Zhou Chaochao, Faruqui Syed Hasib Akhter, An Dayeong, Patel Abhinav, Abdalla Ramez N, Hurley Michael C, Shaibani Ali, Potts Matthew B, Jahromi Babak S, Ansari Sameer A, Cantrell Donald R
Department of Radiology, Northwestern Medicine, Northwestern University, Chicago, IL, USA.
Department of Neurology, Northwestern Medicine, Northwestern University, Chicago, IL, USA.
J Imaging Inform Med. 2024 Dec 13. doi: 10.1007/s10278-024-01354-w.
Many tasks performed in image-guided procedures can be cast as pose estimation problems, where specific projections are chosen to reach a target in 3D space. In this study, we construct a framework for fluoroscopic pose estimation and compare alternative loss functions and volumetric scene representations. We first develop a differentiable projection (DiffProj) algorithm for the efficient computation of Digitally Reconstructed Radiographs (DRRs) from either Cone-Beam Computerized Tomography (CBCT) or neural scene representations. We introduce two innovative neural scene representations, Neural Tuned Tomography (NeTT) and masked Neural Radiance Fields (mNeRF).

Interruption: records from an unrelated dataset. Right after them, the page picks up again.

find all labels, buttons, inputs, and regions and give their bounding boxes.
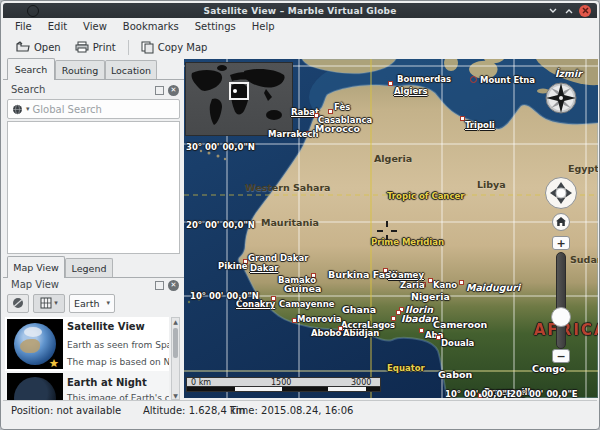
city-label: İzmir [555,68,582,79]
projection-globe-icon [12,297,24,309]
chevron-down-icon: ▾ [54,299,58,307]
copy-map-button[interactable]: Copy Map [134,39,215,56]
earth-search-icon [12,104,23,115]
copy-icon [141,41,154,54]
search-placeholder: Global Search [33,104,102,115]
pan-dpad[interactable] [545,177,577,209]
zoom-out-button[interactable]: − [552,349,570,363]
zoom-in-button[interactable]: + [552,236,570,250]
theme-item-earth-at-night[interactable]: Earth at Night This image of Earth's cit… [5,371,169,400]
country-label: Algeria [374,153,412,164]
longitude-label: 10° 00' 00,0"E [445,389,513,398]
print-button[interactable]: Print [68,39,123,55]
scale-bar: 0 km 1500 3000 [186,377,381,392]
latitude-label: 30° 00' 00,0"N [186,142,255,152]
city-label: Fès [334,102,350,112]
city-label: Marrakech [268,129,319,139]
chevron-down-icon[interactable] [547,5,559,17]
tab-map-view[interactable]: Map View [7,256,65,278]
mapview-panel-header: Map View [11,279,59,290]
scroll-down-icon[interactable]: ▼ [172,392,179,399]
home-button[interactable] [552,213,570,231]
country-label: Morocco [315,123,360,134]
graticule-special-label: Equator [387,363,425,373]
tab-location[interactable]: Location [105,60,157,79]
close-panel-icon[interactable]: ✕ [168,85,179,96]
tab-legend[interactable]: Legend [65,258,113,277]
city-label: Algiers [394,86,428,96]
country-label: Ghana [342,304,376,315]
zoom-slider-track[interactable] [556,252,566,349]
country-label: Libya [477,179,506,190]
map-canvas[interactable]: AFRICA BoumerdasAlgiersMount EtnaİzmirRa… [184,59,598,398]
city-marker [419,328,424,333]
panel-tabs-bottom: Map View Legend [3,256,184,278]
graticule-special-label: Tropic of Cancer [387,191,464,201]
chevron-up-icon[interactable] [563,5,575,17]
menu-file[interactable]: File [7,18,40,36]
country-label: Burkina Faso [328,269,397,280]
open-button[interactable]: Open [9,39,68,55]
map-theme-list: Satellite View Earth as seen from Space.… [5,317,169,400]
menu-bar: File Edit View Bookmarks Settings Help [3,18,597,36]
country-label: Egypt [568,163,598,174]
toolbar: Open Print Copy Map [3,36,597,58]
menu-settings[interactable]: Settings [187,18,244,36]
theme-item-satellite-view[interactable]: Satellite View Earth as seen from Space.… [5,317,169,371]
status-bar: Position: not available Altitude: 1.628,… [3,400,597,421]
city-label: Zaria [400,280,425,290]
theme-list-scrollbar[interactable]: ▲ ▼ [171,317,180,400]
window-title: Satellite View – Marble Virtual Globe [3,6,597,16]
favorite-star-icon: ★ [49,357,59,370]
status-time: Time: 2015.08.24, 16:06 [230,405,353,416]
menu-bookmarks[interactable]: Bookmarks [115,18,187,36]
graticule-special-label: Prime Meridian [371,237,444,247]
search-input[interactable]: ▾ Global Search [7,99,180,119]
volcano-marker [470,76,477,83]
city-label: Monrovia [297,314,342,324]
zoom-slider-handle[interactable] [551,307,571,327]
chevron-down-icon: ▾ [26,105,30,113]
panel-tabs-top: Search Routing Location [3,58,184,80]
city-label: Dakar [250,263,278,273]
country-label: Cameroon [433,319,487,330]
country-label: Nigeria [411,291,450,302]
float-panel-icon[interactable] [155,281,164,290]
city-marker [328,109,333,114]
close-panel-icon[interactable]: ✕ [168,280,179,291]
map-projection-button[interactable]: ▾ [33,294,65,313]
tab-search[interactable]: Search [7,58,55,80]
overview-map[interactable] [186,63,292,135]
float-panel-icon[interactable] [155,86,164,95]
longitude-label: 20° 00' 00,0"E [510,389,578,398]
theme-thumbnail [7,373,63,400]
latitude-label: 20° 00' 00,0"N [186,220,255,230]
search-panel-header: Search [11,84,45,95]
title-bar: Satellite View – Marble Virtual Globe [3,3,597,18]
tab-routing[interactable]: Routing [55,60,105,79]
scroll-up-icon[interactable]: ▲ [172,318,179,325]
city-marker [459,280,464,285]
close-icon[interactable] [579,5,591,17]
status-position: Position: not available [11,405,121,416]
country-label: Sudan [570,254,598,265]
scrollbar-thumb[interactable] [173,328,178,358]
compass-rose-icon[interactable] [545,82,577,114]
search-results-list[interactable] [7,121,180,254]
marble-window: Satellite View – Marble Virtual Globe Fi… [0,0,600,430]
country-label: Western Sahara [245,182,331,193]
projection-globe-button[interactable] [7,294,29,313]
menu-edit[interactable]: Edit [40,18,75,36]
country-label: Mauritania [261,217,319,228]
city-marker [388,81,393,86]
city-label: Tripoli [465,120,495,130]
grid-icon [40,297,52,309]
city-label: Grand Dakar [248,253,308,263]
country-label: Guinea [284,283,321,294]
printer-icon [75,41,89,53]
celestial-body-select[interactable]: Earth ▾ [69,294,115,313]
menu-help[interactable]: Help [244,18,283,36]
city-label: Pikine [218,261,248,271]
latitude-label: 10° 00' 00,0"N [190,291,259,301]
menu-view[interactable]: View [75,18,115,36]
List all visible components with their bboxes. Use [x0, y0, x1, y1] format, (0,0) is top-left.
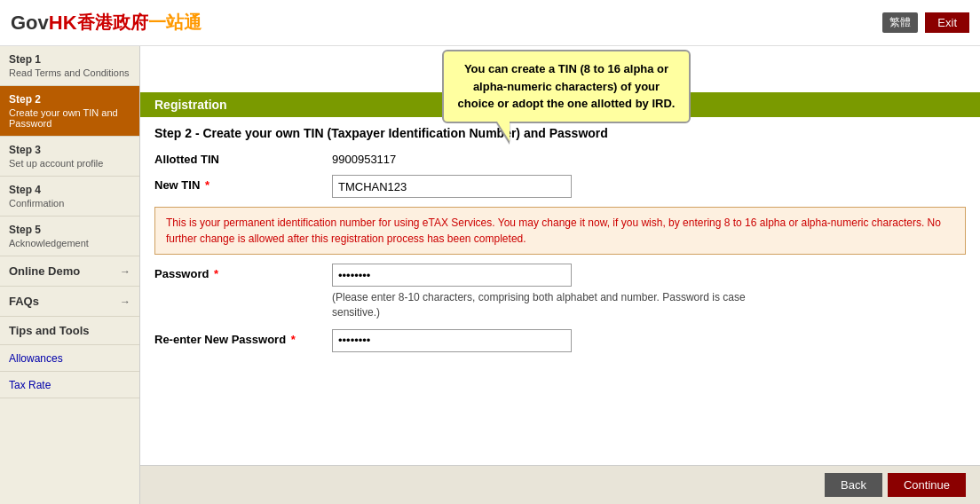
password-input[interactable]	[332, 264, 572, 287]
lang-button[interactable]: 繁體	[882, 12, 918, 33]
reenter-label: Re-enter New Password *	[154, 329, 332, 346]
step4-label: Step 4	[9, 184, 130, 196]
online-demo-arrow: →	[120, 265, 130, 278]
main-layout: Step 1 Read Terms and Conditions Step 2 …	[0, 46, 980, 504]
back-button[interactable]: Back	[825, 473, 882, 497]
sidebar-step-2[interactable]: Step 2 Create your own TIN and Password	[0, 86, 139, 137]
reenter-password-input[interactable]	[332, 329, 572, 352]
header: GovHK 香港政府一站通 繁體 Exit	[0, 0, 980, 46]
new-tin-required: *	[202, 178, 209, 192]
allowances-link[interactable]: Allowances	[0, 345, 139, 372]
password-row: Password * (Please enter 8-10 characters…	[154, 264, 966, 320]
form-title: Step 2 - Create your own TIN (Taxpayer I…	[154, 126, 966, 140]
online-demo-nav[interactable]: Online Demo →	[0, 256, 139, 287]
faqs-arrow: →	[120, 295, 130, 308]
step3-label: Step 3	[9, 144, 130, 156]
logo: GovHK 香港政府一站通	[11, 11, 202, 35]
sidebar-step-5[interactable]: Step 5 Acknowledgement	[0, 217, 139, 256]
content-area: You can create a TIN (8 to 16 alpha or a…	[140, 46, 980, 504]
logo-hk: HK	[49, 12, 77, 35]
warning-box: This is your permanent identification nu…	[154, 207, 966, 255]
password-field-group: (Please enter 8-10 characters, comprisin…	[332, 264, 776, 320]
faqs-nav[interactable]: FAQs →	[0, 287, 139, 317]
logo-yi: 一站通	[148, 11, 202, 35]
tooltip-text: You can create a TIN (8 to 16 alpha or a…	[458, 62, 676, 110]
step1-label: Step 1	[9, 53, 130, 66]
password-required: *	[210, 267, 218, 280]
faqs-label: FAQs	[9, 295, 39, 308]
tooltip-box: You can create a TIN (8 to 16 alpha or a…	[442, 50, 691, 123]
online-demo-label: Online Demo	[9, 264, 80, 278]
sidebar: Step 1 Read Terms and Conditions Step 2 …	[0, 46, 140, 504]
logo-gov: Gov	[11, 12, 49, 35]
allotted-tin-row: Allotted TIN 9900953117	[154, 149, 966, 166]
tax-rate-link[interactable]: Tax Rate	[0, 372, 139, 398]
sidebar-step-1[interactable]: Step 1 Read Terms and Conditions	[0, 46, 139, 86]
tax-rate-anchor[interactable]: Tax Rate	[9, 379, 51, 391]
header-right: 繁體 Exit	[882, 12, 969, 33]
step5-desc: Acknowledgement	[9, 238, 130, 248]
allotted-tin-label: Allotted TIN	[154, 149, 332, 166]
allowances-anchor[interactable]: Allowances	[9, 352, 63, 365]
tooltip-pointer	[497, 122, 510, 141]
step2-label: Step 2	[9, 93, 130, 106]
footer-bar: Back Continue	[140, 465, 980, 504]
sidebar-step-3[interactable]: Step 3 Set up account profile	[0, 137, 139, 177]
sidebar-step-4[interactable]: Step 4 Confirmation	[0, 177, 139, 217]
step2-desc: Create your own TIN and Password	[9, 107, 130, 129]
tips-tools-section: Tips and Tools	[0, 317, 139, 345]
step4-desc: Confirmation	[9, 198, 130, 209]
new-tin-label: New TIN *	[154, 175, 332, 192]
password-hint: (Please enter 8-10 characters, comprisin…	[332, 290, 776, 320]
password-label: Password *	[154, 264, 332, 280]
step5-label: Step 5	[9, 224, 130, 236]
continue-button[interactable]: Continue	[888, 473, 966, 497]
step3-desc: Set up account profile	[9, 158, 130, 169]
step1-desc: Read Terms and Conditions	[9, 67, 130, 78]
allotted-tin-value: 9900953117	[332, 149, 396, 166]
exit-button[interactable]: Exit	[925, 12, 969, 33]
logo-chinese: 香港政府	[77, 11, 148, 35]
reenter-password-row: Re-enter New Password *	[154, 329, 966, 352]
new-tin-input[interactable]	[332, 175, 572, 198]
tooltip-container: You can create a TIN (8 to 16 alpha or a…	[442, 50, 691, 123]
reenter-required: *	[288, 333, 296, 346]
new-tin-row: New TIN *	[154, 175, 966, 198]
form-area: Step 2 - Create your own TIN (Taxpayer I…	[140, 117, 980, 465]
tips-tools-label: Tips and Tools	[9, 324, 130, 337]
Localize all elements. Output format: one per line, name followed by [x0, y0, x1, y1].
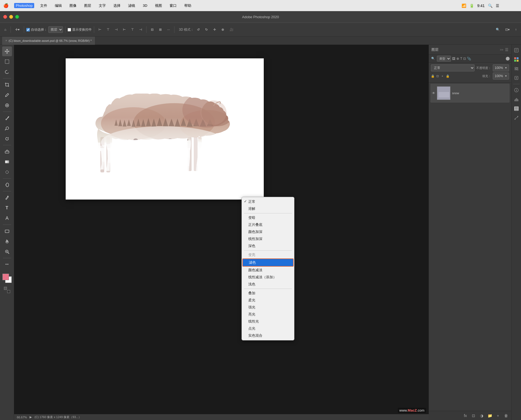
move-tool[interactable] — [2, 46, 12, 56]
distribute-v-button[interactable]: ⊞ — [157, 26, 164, 34]
blend-dissolve[interactable]: 溶解 — [242, 205, 294, 212]
panel-icon-swatches[interactable] — [513, 56, 520, 63]
blend-lighter-color[interactable]: 浅色 — [242, 281, 294, 288]
fill-value[interactable]: 100% ▼ — [493, 72, 509, 80]
share-button[interactable]: ↑ — [513, 26, 519, 34]
blend-mode-select[interactable]: 正常 — [431, 64, 475, 71]
extra-tool[interactable]: ••• — [2, 260, 12, 269]
show-transform-input[interactable] — [68, 28, 71, 31]
move-tool-button[interactable]: ✛▾ — [13, 26, 22, 34]
panel-icon-histogram[interactable] — [513, 96, 520, 103]
maximize-button[interactable] — [15, 15, 19, 19]
blend-normal[interactable]: 正常 — [242, 198, 294, 205]
blend-linear-light[interactable]: 线性光 — [242, 318, 294, 325]
blend-soft-light[interactable]: 柔光 — [242, 297, 294, 304]
blend-hard-light[interactable]: 强光 — [242, 304, 294, 311]
history-tool[interactable] — [2, 134, 12, 144]
align-bottom-button[interactable]: ⊣ — [137, 26, 144, 34]
align-left-button[interactable]: ⊢ — [96, 26, 103, 34]
menubar-layers[interactable]: 图层 — [82, 3, 93, 9]
blend-mode-dropdown[interactable]: 正常 溶解 变暗 正片叠底 颜色加深 线性加深 深色 变亮 滤色 颜色减淡 线性… — [242, 197, 294, 340]
filter-icon-img[interactable]: 🖼 — [452, 57, 455, 61]
blend-linear-dodge[interactable]: 线性减淡（添加） — [242, 274, 294, 281]
menubar-image[interactable]: 图像 — [68, 3, 78, 9]
menubar-view[interactable]: 视图 — [153, 3, 164, 9]
eraser-tool[interactable] — [2, 147, 12, 156]
align-top-button[interactable]: ⊢ — [121, 26, 128, 34]
panel-icon-paths[interactable] — [513, 114, 520, 122]
filter-icon-crop[interactable]: ⊡ — [463, 57, 466, 61]
search-button[interactable]: 🔍 — [494, 26, 502, 34]
menubar-edit[interactable]: 编辑 — [53, 3, 63, 9]
blend-lighten[interactable]: 变亮 — [242, 251, 294, 258]
align-center-v-button[interactable]: ⊤ — [129, 26, 136, 34]
home-button[interactable]: ⌂ — [2, 26, 8, 34]
menubar-help[interactable]: 帮助 — [183, 3, 193, 9]
menubar-3d[interactable]: 3D — [141, 3, 149, 8]
layer-adjustment-button[interactable]: ◑ — [479, 413, 485, 419]
gradient-tool[interactable] — [2, 157, 12, 167]
selection-tool[interactable] — [2, 57, 12, 67]
3d-mode-button-1[interactable]: ↺ — [195, 26, 202, 34]
align-right-button[interactable]: ⊣ — [113, 26, 120, 34]
apple-menu-icon[interactable]: 🍎 — [3, 3, 9, 8]
auto-select-input[interactable] — [26, 28, 30, 31]
3d-mode-button-2[interactable]: ↻ — [203, 26, 210, 34]
shape-tool[interactable] — [2, 226, 12, 236]
menubar-file[interactable]: 文件 — [39, 3, 49, 9]
crop-tool[interactable] — [2, 80, 12, 90]
foreground-color-swatch[interactable] — [2, 274, 9, 280]
dodge-tool[interactable] — [2, 180, 12, 190]
document-tab[interactable]: × (C) bison_downloadable-asset.psd @ 66.… — [2, 37, 95, 45]
text-tool[interactable]: T — [2, 203, 12, 213]
blend-multiply[interactable]: 正片叠底 — [242, 221, 294, 228]
blend-color-dodge[interactable]: 颜色减淡 — [242, 267, 294, 274]
layers-expand-icon[interactable]: >> — [500, 48, 503, 51]
brush-tool[interactable] — [2, 113, 12, 123]
layer-mask-button[interactable]: ⊡ — [471, 413, 476, 419]
opacity-value[interactable]: 100% ▼ — [493, 64, 509, 71]
distribute-h-button[interactable]: ⊟ — [149, 26, 156, 34]
filter-icon-text[interactable]: T — [460, 57, 462, 61]
minimize-button[interactable] — [9, 15, 13, 19]
panel-icon-adjustments[interactable] — [513, 65, 520, 72]
3d-mode-button-4[interactable]: ⊕ — [219, 26, 226, 34]
panel-icon-info[interactable] — [513, 86, 520, 94]
blend-overlay[interactable]: 叠加 — [242, 290, 294, 297]
layer-delete-button[interactable]: 🗑 — [503, 413, 509, 419]
auto-select-checkbox[interactable]: 自动选择： — [26, 27, 47, 32]
menubar-select[interactable]: 选择 — [112, 3, 122, 9]
blend-hard-mix[interactable]: 实色混合 — [242, 332, 294, 339]
layer-eye-icon[interactable]: 👁 — [432, 91, 435, 95]
notification-icon[interactable]: ☰ — [496, 4, 499, 8]
zoom-tool[interactable] — [2, 247, 12, 257]
blend-darker-color[interactable]: 深色 — [242, 242, 294, 250]
layer-new-button[interactable]: + — [495, 413, 501, 419]
blend-vivid-light[interactable]: 亮光 — [242, 311, 294, 318]
panel-icon-layer-comp[interactable] — [513, 46, 520, 54]
layer-type-select[interactable]: 图层 — [48, 26, 63, 33]
spotlight-icon[interactable]: 🔍 — [488, 4, 493, 8]
filter-type-select[interactable]: 类型 — [437, 56, 451, 62]
menubar-window[interactable]: 窗口 — [168, 3, 178, 9]
filter-icon-fx[interactable]: ⊕ — [456, 57, 459, 61]
blend-linear-burn[interactable]: 线性加深 — [242, 235, 294, 242]
menubar-text[interactable]: 文字 — [97, 3, 107, 9]
layers-menu-icon[interactable]: ☰ — [505, 48, 509, 52]
panel-icon-properties[interactable] — [513, 74, 520, 82]
menubar-filter[interactable]: 滤镜 — [126, 3, 137, 9]
healing-tool[interactable] — [2, 100, 12, 110]
blend-pin-light[interactable]: 点光 — [242, 325, 294, 332]
path-select-tool[interactable] — [2, 213, 12, 223]
panel-icon-layers-active[interactable] — [513, 105, 520, 112]
filter-toggle[interactable] — [506, 57, 510, 61]
tab-close-icon[interactable]: × — [5, 39, 7, 42]
blend-color-burn[interactable]: 颜色加深 — [242, 228, 294, 235]
close-button[interactable] — [3, 15, 7, 19]
more-button[interactable]: ··· — [165, 26, 172, 34]
hand-tool[interactable] — [2, 236, 12, 246]
blur-tool[interactable] — [2, 167, 12, 177]
lock-icon-3[interactable]: 🔒 — [446, 74, 450, 78]
align-center-h-button[interactable]: ⊤ — [104, 26, 112, 34]
blend-screen[interactable]: 滤色 — [242, 258, 294, 267]
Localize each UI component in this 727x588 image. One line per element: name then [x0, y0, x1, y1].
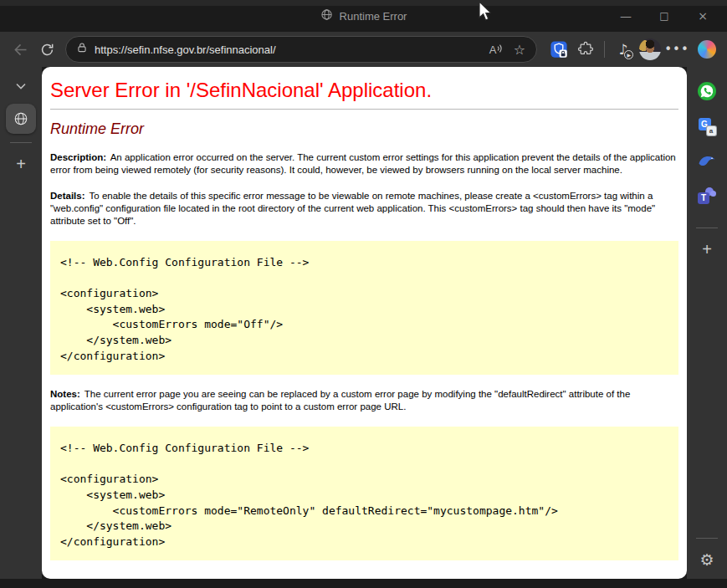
read-aloud-button[interactable]: A — [484, 38, 508, 61]
address-bar[interactable]: https://sefin.nfse.gov.br/sefinnacional/… — [65, 36, 537, 63]
window-title: Runtime Error — [340, 10, 407, 23]
play-icon: ▶ — [624, 50, 633, 59]
sidebar-item-teams[interactable]: T — [694, 184, 720, 209]
collapse-tabs-button[interactable] — [7, 74, 35, 99]
description-text: An application error occurred on the ser… — [50, 152, 676, 175]
globe-tab-icon — [13, 111, 28, 126]
shield-lock-icon — [550, 40, 568, 59]
teams-icon: T — [698, 187, 716, 206]
read-aloud-icon: A — [489, 43, 504, 56]
back-arrow-icon — [12, 41, 29, 59]
notes-label: Notes: — [50, 389, 80, 399]
sidebar-item-translate[interactable]: G a — [694, 114, 720, 139]
sidebar-divider — [696, 228, 718, 228]
window-titlebar[interactable]: Runtime Error — □ × — [0, 0, 727, 32]
code-block-customerrors-off: <!-- Web.Config Configuration File --> <… — [50, 241, 678, 375]
puzzle-icon — [577, 41, 594, 58]
description-label: Description: — [50, 152, 106, 162]
details-text: To enable the details of this specific e… — [50, 191, 655, 226]
password-shield-button[interactable] — [545, 36, 572, 63]
minimize-button[interactable]: — — [607, 3, 645, 28]
tabs-divider — [10, 142, 32, 143]
favorites-star-button[interactable]: ☆ — [508, 38, 531, 61]
gear-icon: ⚙ — [699, 550, 714, 569]
sidebar-bottom-divider — [696, 538, 718, 539]
plus-icon: + — [702, 240, 712, 259]
sidebar-settings-button[interactable]: ⚙ — [694, 547, 720, 572]
back-button[interactable] — [7, 36, 33, 63]
notes-text: The current error page you are seeing ca… — [50, 389, 630, 412]
window-controls: — □ × — [607, 3, 722, 28]
profile-button[interactable] — [637, 36, 663, 63]
page-content: Server Error in '/SefinNacional' Applica… — [42, 67, 687, 579]
lock-icon[interactable] — [76, 42, 88, 57]
translate-icon: G a — [699, 118, 716, 135]
toolbar-divider — [604, 41, 605, 58]
browser-window: { "titlebar": { "title": "Runtime Error"… — [0, 0, 727, 588]
window-title-group: Runtime Error — [320, 8, 407, 23]
media-controls-button[interactable]: ♪▶ — [610, 36, 637, 63]
whatsapp-icon — [697, 81, 717, 101]
notes-paragraph: Notes: The current error page you are se… — [50, 388, 678, 413]
music-note-icon: ♪▶ — [619, 41, 628, 58]
star-icon: ☆ — [514, 42, 525, 58]
close-button[interactable]: × — [683, 3, 722, 28]
details-label: Details: — [50, 191, 85, 201]
active-tab-runtime-error[interactable] — [6, 104, 36, 134]
description-paragraph: Description: An application error occurr… — [50, 151, 678, 176]
refresh-button[interactable] — [33, 36, 60, 63]
maximize-button[interactable]: □ — [645, 3, 683, 28]
sidebar-item-bird-app[interactable] — [694, 149, 720, 174]
error-page-title: Server Error in '/SefinNacional' Applica… — [50, 79, 678, 102]
settings-more-button[interactable]: ••• — [663, 36, 690, 63]
vertical-tabs-sidebar: + — [0, 67, 42, 579]
url-text[interactable]: https://sefin.nfse.gov.br/sefinnacional/ — [95, 43, 484, 56]
more-ellipsis-icon: ••• — [664, 42, 689, 57]
code-block-customerrors-remoteonly: <!-- Web.Config Configuration File --> <… — [50, 427, 678, 560]
page-favicon-globe-icon — [320, 8, 333, 23]
copilot-button[interactable] — [694, 36, 720, 63]
sidebar-add-button[interactable]: + — [694, 237, 720, 262]
edge-sidebar: G a T + ⚙ — [687, 67, 727, 579]
sidebar-item-whatsapp[interactable] — [694, 79, 720, 104]
plus-icon: + — [16, 155, 26, 174]
extensions-button[interactable] — [572, 36, 599, 63]
error-page-subtitle: Runtime Error — [50, 120, 678, 138]
details-paragraph: Details: To enable the details of this s… — [50, 190, 678, 228]
avatar — [639, 38, 661, 60]
browser-toolbar: https://sefin.nfse.gov.br/sefinnacional/… — [0, 32, 727, 67]
heading-divider — [50, 109, 678, 110]
blue-bird-icon — [697, 151, 717, 171]
chevron-down-icon — [14, 79, 28, 93]
refresh-icon — [39, 42, 55, 58]
new-tab-button[interactable]: + — [7, 151, 35, 176]
copilot-icon — [698, 40, 716, 59]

Pose estimation is then performed within the framework by iterative gradient descent using loss functions that quantify the image discrepancy of the synthesized DRR with respect to the ground-truth, target fluoroscopic X-ray image. We compared alternative loss functions and volumetric scene representations for pose estimation using a dataset consisting of 50 cranial tomographic X-ray sequences. We find that Mutual Information significantly outperforms alternative loss functions for pose estimation, avoiding entrapment in local optima. The alternative discrete (CBCT) and neural (NeTT and mNeRF) volumetric scene representations yield comparable performance (3D angle errors, mean ≤ 3.2° and 90% quantile ≤ 3.4°); however, the neural scene representations incur a considerable computational expense to train.
在图像引导手术中执行的许多任务都可以归结为姿态估计问题,即选择特定的投影以在三维空间中到达目标。在本研究中,我们构建了一个用于荧光透视姿态估计的框架,并比较了替代损失函数和体场景表示。我们首先开发了一种可微投影(DiffProj)算法,用于从锥束计算机断层扫描(CBCT)或神经场景表示中高效计算数字重建射线照片(DRR)。我们引入了两种创新的神经场景表示,即神经调谐断层扫描(NeTT)和掩码神经辐射场(mNeRF)。然后,在该框架内通过迭代梯度下降进行姿态估计,使用损失函数来量化合成的DRR与真实目标荧光透视X射线图像之间的图像差异。我们使用由50个颅骨断层X射线序列组成的数据集,比较了姿态估计的替代损失函数和体场景表示。我们发现,互信息在姿态估计方面显著优于替代损失函数,避免陷入局部最优。替代的离散(CBCT)和神经(NeTT和mNeRF)体场景表示产生了可比的性能(三维角度误差,平均值≤3.2°,90%分位数≤3.4°);然而,神经场景表示在训练时会产生相当大的计算成本。